2003-07-14 19:29:09

by David griego

[permalink] [raw]
Subject: Re: Alan Shih: "TCP IP Offloading Interface"

>Jeff Garzik wrote:
>Anything beyond basic host-only TOE adds massive complexity for very little
>gain: interfacing netfilter and routing code with a black box we _hope_
>will act properly sounds like suicide.
Keep most of this on the host, offload only performance path like the
Alacritech TOE.

>All this is vague handwaving without supporting evidence. So far we get
>stuff like Internet2 speed records _without_ TOE. And Linux currently
>supports 10gige... and hosts are just going to keep getting faster and
>faster.

Intel Clusters and Network Storage Volume Platforms Lab reported that it
takes about 1MHz to process 1Mbps on a PIII. Using this rule of thumb (they
showed it scaling from 400MHz to 800MHz) it would take 10GHz to process
10Mbps. Well you might say "what about multi-processers?" This would be
good for people that have multi-processors, but there is a large segment of
embedded processors that are not going have SMP, or be at 10GHz anytime
soon. Besides that processing interrupts does not scale across MPs
liniarly. The truth is that communication speeds are outpacing processor
speeds at this time.
David

>
> Jeff
>
>
>

_________________________________________________________________
Help STOP SPAM with the new MSN 8 and get 2 months FREE*
http://join.msn.com/?page=features/junkmail


2003-07-14 19:49:11

by Jeff Garzik

[permalink] [raw]
Subject: Re: Alan Shih: "TCP IP Offloading Interface"

David griego wrote:
> Intel Clusters and Network Storage Volume Platforms Lab reported that it
> takes about 1MHz to process 1Mbps on a PIII. Using this rule of thumb
> (they showed it scaling from 400MHz to 800MHz) it would take 10GHz to
> process 10Mbps. Well you might say "what about multi-processers?" This

Um. It doesn't take nearly 10Ghz to handle 10Mbps, or even 100Mbps.


> would be good for people that have multi-processors, but there is a
> large segment of embedded processors that are not going have SMP, or be
> at 10GHz anytime soon. Besides that processing interrupts does not
> scale across MPs liniarly.
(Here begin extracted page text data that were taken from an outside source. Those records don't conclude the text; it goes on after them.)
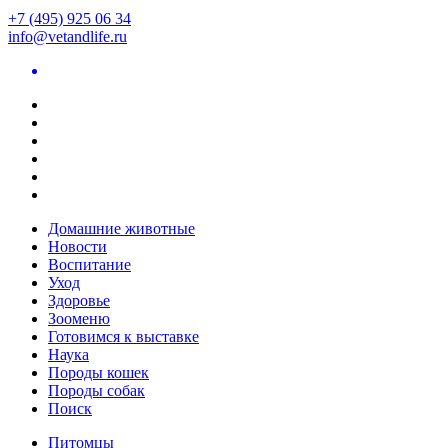
+7 (495) 925 06 34
info@vetandlife.ru
Домашние животные
Новости
Воспитание
Уход
Здоровье
Зооменю
Готовимся к выставке
Наука
Породы кошек
Породы собак
Поиск
Питомцы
The truth is that communication speeds are
> outpacing processor speeds at this time.

If the host CPU is a bottleneck after large-send and checksums have been
offloaded, then logically you aren't getting any work done _anyway_.
You have to interface with the net stack at some point, in which case
you incur a fixed cost, for socket handling, TCP exception handling, etc.

Maybe somebody needs to be looking into AMP (asymmetric
multiprocessing), too.

Jeff



2003-07-14 19:56:43

by Alan

[permalink] [raw]
Subject: Re: Alan Shih: "TCP IP Offloading Interface"
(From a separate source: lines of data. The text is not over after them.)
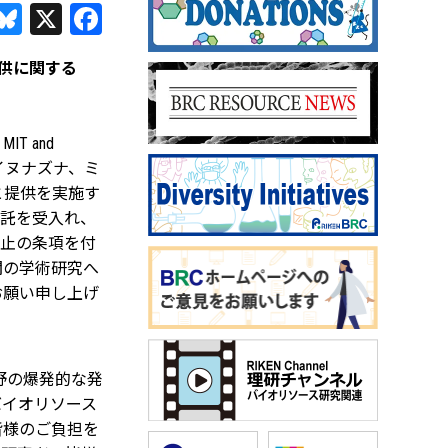
Bluesky
X
Facebook
・提供に関する
T and
シロイヌナズナ、ミ
と提供を実施す
寄託を受入れ、
供禁止の条項を付
関の学術研究へ
お願い申し上げ
究分野の爆発的な発
バイオリソース
皆様のご負担を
On Llu, 2003-07-14 at 20:43, David griego wrote:
> Intel Clusters and Network Storage Volume Platforms Lab reported that it
> takes about 1MHz to process 1Mbps on a PIII. Using this rule of thumb (they

1MHz to proces 1Mbit doing what - file I/O to and from disk, web serving
- because ToE or otherwise I still have to process the data I receive
and do something useful with it unless I'm just a router, firewall or
load balancer. If you want to argue about using gate arrays and hardware
to accelerate IP routing, balancing and firewall filter cams then you
might get somewhere - but they dont need to talk TCP.

Also if its 1MHz per 1Mbit worse case and your ToE engine isnt entirely
hardware paths capable of sustaining 10Gbit/sec, what happens when I hit
you with 10Gbit of carefully chosen non optimal frames ?

2003-07-14 20:17:50

by Shawn

[permalink] [raw]
Subject: Re: Alan Shih: "TCP IP Offloading Interface"

Don't push him... he'll do it! We're talking "floor sweepings" frames!
"Too rank for sausage" frames!

On Mon, 2003-07-14 at 15:05, Alan Cox wrote:
> Also if its 1MHz per 1Mbit worse case and your ToE engine isnt entirely
> hardware paths capable of sustaining 10Gbit/sec, what happens when I hit
> you with 10Gbit of carefully chosen non optimal frames ?

2003-07-14 20:23:23

by Alan

[permalink] [raw]
Subject: Re: Alan Shih: "TCP IP Offloading Interface"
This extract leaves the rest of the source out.